Работа в / или /etc без необходимости. Всегда осознавайте где вы находитесь (pwd) перед выполнением команд с rm, mv, cp.
ВАЖНО ЗНАТЬ
Tab — автодополнение. Начните вводить путь или команду и нажмите Tab. Linux дополнит автоматически. Двойной Tab — покажет все варианты. Используйте постоянно — экономит время и предотвращает опечатки.
Ctrl+C — остановить выполняющуюся команду. Ctrl+D — выйти из текущей сессии или интерпретатора. Ctrl+L — очистить экран.
Стрелки вверх/вниз — перемещение по истории команд. Не вводите одно и то же дважды.
Точка в начале имени файла делает его скрытым. .bashrc, .ssh, .config — нормальные скрытые файлы. .malware, .backdoor — красные флаги которые стоит искать при аудите.
ПРОВЕРЬТЕ СЕБЯ
1. Какая команда показывает текущую рабочую директорию?

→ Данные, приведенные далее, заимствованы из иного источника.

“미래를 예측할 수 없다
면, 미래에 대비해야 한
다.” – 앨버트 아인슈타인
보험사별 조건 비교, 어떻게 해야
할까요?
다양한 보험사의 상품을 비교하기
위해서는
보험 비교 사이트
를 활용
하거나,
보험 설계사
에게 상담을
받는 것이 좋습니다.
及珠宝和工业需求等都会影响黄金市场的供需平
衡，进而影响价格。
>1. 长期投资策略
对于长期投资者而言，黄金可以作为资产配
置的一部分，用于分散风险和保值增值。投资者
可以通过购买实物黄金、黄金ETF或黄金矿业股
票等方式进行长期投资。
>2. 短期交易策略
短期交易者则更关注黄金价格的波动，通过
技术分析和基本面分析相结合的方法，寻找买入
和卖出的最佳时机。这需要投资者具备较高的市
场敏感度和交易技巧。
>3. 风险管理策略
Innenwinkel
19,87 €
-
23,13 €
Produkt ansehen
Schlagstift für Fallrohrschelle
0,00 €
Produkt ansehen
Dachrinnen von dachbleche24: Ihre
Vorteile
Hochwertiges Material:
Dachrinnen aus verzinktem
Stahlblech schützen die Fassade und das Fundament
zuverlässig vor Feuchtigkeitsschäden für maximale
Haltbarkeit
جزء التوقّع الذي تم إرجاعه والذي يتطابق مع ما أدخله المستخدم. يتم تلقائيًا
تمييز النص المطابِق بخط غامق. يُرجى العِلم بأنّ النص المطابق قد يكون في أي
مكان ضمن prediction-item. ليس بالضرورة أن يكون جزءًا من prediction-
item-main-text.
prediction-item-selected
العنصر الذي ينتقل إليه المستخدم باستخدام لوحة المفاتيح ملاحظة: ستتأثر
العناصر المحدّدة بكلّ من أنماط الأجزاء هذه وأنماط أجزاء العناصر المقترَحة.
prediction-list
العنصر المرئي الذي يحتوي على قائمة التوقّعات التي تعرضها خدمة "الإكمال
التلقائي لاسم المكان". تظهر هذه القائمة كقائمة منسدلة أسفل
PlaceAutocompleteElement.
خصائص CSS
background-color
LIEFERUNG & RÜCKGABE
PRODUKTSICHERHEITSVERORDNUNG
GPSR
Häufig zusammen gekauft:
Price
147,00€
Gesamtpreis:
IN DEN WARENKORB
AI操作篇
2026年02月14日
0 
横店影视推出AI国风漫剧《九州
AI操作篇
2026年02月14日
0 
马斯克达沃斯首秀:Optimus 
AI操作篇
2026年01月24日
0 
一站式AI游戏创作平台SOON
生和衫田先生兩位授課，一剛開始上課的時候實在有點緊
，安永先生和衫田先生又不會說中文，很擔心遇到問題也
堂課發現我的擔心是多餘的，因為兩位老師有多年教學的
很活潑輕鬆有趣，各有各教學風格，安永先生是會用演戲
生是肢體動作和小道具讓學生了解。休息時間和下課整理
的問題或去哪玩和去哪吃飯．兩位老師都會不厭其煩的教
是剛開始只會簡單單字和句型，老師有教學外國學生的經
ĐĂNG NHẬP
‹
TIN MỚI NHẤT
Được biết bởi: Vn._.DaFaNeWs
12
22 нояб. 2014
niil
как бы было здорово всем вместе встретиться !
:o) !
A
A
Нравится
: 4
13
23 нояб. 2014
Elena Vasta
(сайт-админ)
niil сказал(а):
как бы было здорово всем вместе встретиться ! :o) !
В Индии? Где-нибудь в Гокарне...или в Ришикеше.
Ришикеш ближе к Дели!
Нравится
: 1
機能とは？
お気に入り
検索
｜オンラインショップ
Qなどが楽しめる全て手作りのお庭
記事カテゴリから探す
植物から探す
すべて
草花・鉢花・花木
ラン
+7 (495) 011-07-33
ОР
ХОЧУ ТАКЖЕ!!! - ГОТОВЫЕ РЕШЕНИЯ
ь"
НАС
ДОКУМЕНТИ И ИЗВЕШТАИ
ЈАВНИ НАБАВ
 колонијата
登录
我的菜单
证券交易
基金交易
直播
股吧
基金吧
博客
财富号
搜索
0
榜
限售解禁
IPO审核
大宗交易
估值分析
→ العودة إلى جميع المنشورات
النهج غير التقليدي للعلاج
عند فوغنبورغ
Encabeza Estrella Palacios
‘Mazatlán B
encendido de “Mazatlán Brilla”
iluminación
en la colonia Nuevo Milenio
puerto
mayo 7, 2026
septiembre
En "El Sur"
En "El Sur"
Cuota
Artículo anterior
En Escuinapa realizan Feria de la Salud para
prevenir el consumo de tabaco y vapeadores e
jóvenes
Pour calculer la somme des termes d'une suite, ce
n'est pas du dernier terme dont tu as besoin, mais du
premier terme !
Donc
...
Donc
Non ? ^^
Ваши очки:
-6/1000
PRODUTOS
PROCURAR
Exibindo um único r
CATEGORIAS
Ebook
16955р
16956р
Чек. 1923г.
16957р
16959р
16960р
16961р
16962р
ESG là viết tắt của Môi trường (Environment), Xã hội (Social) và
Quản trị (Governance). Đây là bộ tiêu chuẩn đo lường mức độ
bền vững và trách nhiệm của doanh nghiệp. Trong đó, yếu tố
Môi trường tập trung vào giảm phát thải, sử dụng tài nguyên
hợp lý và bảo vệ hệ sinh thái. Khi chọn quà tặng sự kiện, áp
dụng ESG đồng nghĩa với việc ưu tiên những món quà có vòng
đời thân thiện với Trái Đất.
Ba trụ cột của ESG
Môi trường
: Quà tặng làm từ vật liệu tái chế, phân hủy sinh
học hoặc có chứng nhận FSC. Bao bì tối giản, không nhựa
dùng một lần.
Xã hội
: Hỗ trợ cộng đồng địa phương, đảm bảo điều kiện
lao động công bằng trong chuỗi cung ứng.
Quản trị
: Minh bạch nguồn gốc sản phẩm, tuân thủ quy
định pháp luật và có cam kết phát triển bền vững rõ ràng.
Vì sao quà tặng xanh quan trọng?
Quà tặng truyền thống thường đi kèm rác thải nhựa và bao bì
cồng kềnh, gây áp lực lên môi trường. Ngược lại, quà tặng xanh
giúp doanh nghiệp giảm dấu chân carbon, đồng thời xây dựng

2. Как показать скрытые файлы командой ls?
3. Чем отличается tail от tail -f?
4. Что делает команда find / -perm -4000 и почему она важна для безопасности?
5. Где хранится история команд пользователя и почему это важно при расследовании инцидентов?
ВЫВОДЫ
Командная строка Linux — это не страшно и не сложно. Десяток команд покрывает 80% повседневных задач администратора. pwd и ls чтобы ориентироваться, cat и tail чтобы читать файлы, grep и find чтобы искать, man чтобы разобраться с остальным. Эти команды — ваш базовый инструментарий на все случаи жизни. Чем раньше они станут рефлексом — тем быстрее вы будете реагировать когда что-то пойдёт не так.